Da qui deriva anche il tuo interesse per l’incisione?

«Sì, uno dei ricordi più belli dell’accademia è proprio il corso di incisione. Adesso, però, sto cercando di risolvere e tramutare gli sbuffi di vapore in scultura».

L’opposto della leggerezza dell’aria.

«Esattamente. Sto sperimentando con il gesso. Incidendolo, senza colore, lasciandolo bianco, con la superficie liscia ma ondulata come la carta, effetto che ottengo utilizzando un foglio di acetato.

L’obiettivo è riprendere la soluzione allestitiva delle montagne, realizzando delle lastre da appoggiare obliquamente alla parete. Un piano che diventa scultura, che diventa disegno, che è sempre altro».
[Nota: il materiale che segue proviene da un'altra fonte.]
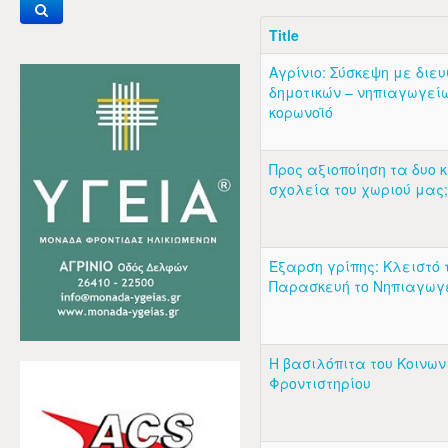
Title
Αγρίνιο: Σύσκεψη με διε
δημοτικών – νηπιαγωγείω
κορωνοϊό
Προς αξιοποίηση τα δυο 
σχολεία του χωριού μας;
Έξαρση γρίπης: Κλειστό 
Παρασκευή το Νηπιαγωγ
Η βασιλόπιτα του Κοινων
Φροντιστηρίου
Mi parli di “Promesse de bonheur”?

«Si tratta di un lavoro realizzato con Claudio Corfone, a San Giuliano Terme. Ho trovato una radura in mezzo a un parco, dove ho deciso di realizzare un filo d’erba alto trenta metri, a cui ho attaccato un pallone aerostatico gonfiato a elio. Nel mezzo del parco si apre uno spazio in cui si scorge, in modo inaspettato, una verticalità improvvisa, mentre da lontano si vede solo il pallone aerostatico, che sembra una luna. Il titolo è tratto da Stendhal, che sostiene che la bellezza sia una promessa di felicità. Alcune delle mie opere sono allegorie, di cui non si conosce il significato, ma che contengono in sé lo stesso presentimento».

Quali sono i tuoi prossimi progetti?

«Ho in mente un nuovo lavoro fotografico: una serie di ritratti che traggono spunto da “Le paysage fantôme” di Magritte, in cui lo sguardo del ritratto contiene il pensiero».